# DIRECTIONS
Only lines containing the string "grudnia" belong in the answer; copy all of them from the entries.

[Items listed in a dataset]
⁂

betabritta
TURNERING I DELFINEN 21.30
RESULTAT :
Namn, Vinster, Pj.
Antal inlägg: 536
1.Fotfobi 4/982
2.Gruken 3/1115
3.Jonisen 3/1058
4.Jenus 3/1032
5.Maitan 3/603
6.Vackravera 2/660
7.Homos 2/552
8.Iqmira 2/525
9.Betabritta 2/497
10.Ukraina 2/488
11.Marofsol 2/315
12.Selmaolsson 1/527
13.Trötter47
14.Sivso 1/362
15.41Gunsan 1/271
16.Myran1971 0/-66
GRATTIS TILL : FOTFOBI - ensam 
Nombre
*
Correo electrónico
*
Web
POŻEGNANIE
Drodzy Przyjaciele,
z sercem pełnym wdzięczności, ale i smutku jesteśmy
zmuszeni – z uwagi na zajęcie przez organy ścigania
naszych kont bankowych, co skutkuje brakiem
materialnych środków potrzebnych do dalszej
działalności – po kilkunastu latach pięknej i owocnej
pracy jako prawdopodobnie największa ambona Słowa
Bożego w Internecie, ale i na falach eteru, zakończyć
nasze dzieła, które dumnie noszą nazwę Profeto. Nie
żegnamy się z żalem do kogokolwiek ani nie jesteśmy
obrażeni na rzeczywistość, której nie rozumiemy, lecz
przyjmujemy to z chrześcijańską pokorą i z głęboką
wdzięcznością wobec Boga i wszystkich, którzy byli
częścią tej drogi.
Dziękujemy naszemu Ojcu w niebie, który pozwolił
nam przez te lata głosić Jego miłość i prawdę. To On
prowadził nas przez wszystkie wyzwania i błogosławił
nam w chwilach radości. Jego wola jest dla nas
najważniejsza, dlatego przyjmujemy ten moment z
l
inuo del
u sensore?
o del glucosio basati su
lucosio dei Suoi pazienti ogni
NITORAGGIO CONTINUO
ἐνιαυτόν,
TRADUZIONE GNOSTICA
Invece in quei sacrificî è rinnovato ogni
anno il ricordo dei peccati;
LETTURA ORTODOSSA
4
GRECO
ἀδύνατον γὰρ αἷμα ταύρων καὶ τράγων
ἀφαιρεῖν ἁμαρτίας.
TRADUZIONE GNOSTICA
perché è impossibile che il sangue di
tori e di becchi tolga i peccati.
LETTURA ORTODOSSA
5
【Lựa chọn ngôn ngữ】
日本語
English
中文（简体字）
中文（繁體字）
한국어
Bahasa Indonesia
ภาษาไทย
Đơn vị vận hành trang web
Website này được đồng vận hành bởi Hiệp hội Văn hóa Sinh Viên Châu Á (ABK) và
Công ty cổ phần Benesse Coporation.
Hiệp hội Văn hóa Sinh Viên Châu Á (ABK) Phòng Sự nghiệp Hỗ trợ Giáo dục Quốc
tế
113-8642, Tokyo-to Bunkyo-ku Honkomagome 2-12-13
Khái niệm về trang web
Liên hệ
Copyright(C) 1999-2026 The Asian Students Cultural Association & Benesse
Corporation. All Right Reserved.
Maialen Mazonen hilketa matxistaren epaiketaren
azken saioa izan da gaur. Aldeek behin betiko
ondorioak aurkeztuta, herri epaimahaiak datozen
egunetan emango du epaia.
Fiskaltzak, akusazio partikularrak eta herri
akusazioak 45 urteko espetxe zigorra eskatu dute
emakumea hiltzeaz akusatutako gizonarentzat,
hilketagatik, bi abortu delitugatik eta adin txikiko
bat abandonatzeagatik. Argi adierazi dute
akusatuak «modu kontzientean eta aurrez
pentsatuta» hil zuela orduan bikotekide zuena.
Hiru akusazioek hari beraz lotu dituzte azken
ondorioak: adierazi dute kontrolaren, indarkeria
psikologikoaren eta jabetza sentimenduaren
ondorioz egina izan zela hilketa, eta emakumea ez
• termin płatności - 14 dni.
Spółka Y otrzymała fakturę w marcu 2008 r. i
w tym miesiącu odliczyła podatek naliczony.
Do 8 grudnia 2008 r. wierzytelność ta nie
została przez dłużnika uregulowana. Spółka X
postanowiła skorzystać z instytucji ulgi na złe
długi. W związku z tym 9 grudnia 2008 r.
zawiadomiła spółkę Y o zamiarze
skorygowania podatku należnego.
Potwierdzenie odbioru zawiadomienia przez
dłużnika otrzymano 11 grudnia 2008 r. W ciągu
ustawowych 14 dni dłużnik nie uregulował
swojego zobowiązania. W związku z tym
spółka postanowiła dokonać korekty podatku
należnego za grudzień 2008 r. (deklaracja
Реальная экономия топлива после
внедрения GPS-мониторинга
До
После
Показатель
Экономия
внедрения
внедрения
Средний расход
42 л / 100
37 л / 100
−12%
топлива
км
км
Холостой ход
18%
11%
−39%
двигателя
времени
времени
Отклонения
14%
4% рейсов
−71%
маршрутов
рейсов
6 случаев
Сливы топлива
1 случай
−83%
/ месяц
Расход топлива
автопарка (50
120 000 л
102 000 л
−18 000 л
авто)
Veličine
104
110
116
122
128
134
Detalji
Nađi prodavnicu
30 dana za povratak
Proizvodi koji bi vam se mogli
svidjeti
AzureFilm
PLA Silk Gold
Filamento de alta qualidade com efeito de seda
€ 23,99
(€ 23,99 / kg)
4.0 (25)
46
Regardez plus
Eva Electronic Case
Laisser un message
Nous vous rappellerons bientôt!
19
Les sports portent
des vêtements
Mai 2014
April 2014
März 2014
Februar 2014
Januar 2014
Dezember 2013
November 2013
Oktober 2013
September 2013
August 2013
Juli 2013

⁂

# TASK OUTPUT
Do 8 grudnia 2008 r. wierzytelność ta nie
długi. W związku z tym 9 grudnia 2008 r.
dłużnika otrzymano 11 grudnia 2008 r. W ciągu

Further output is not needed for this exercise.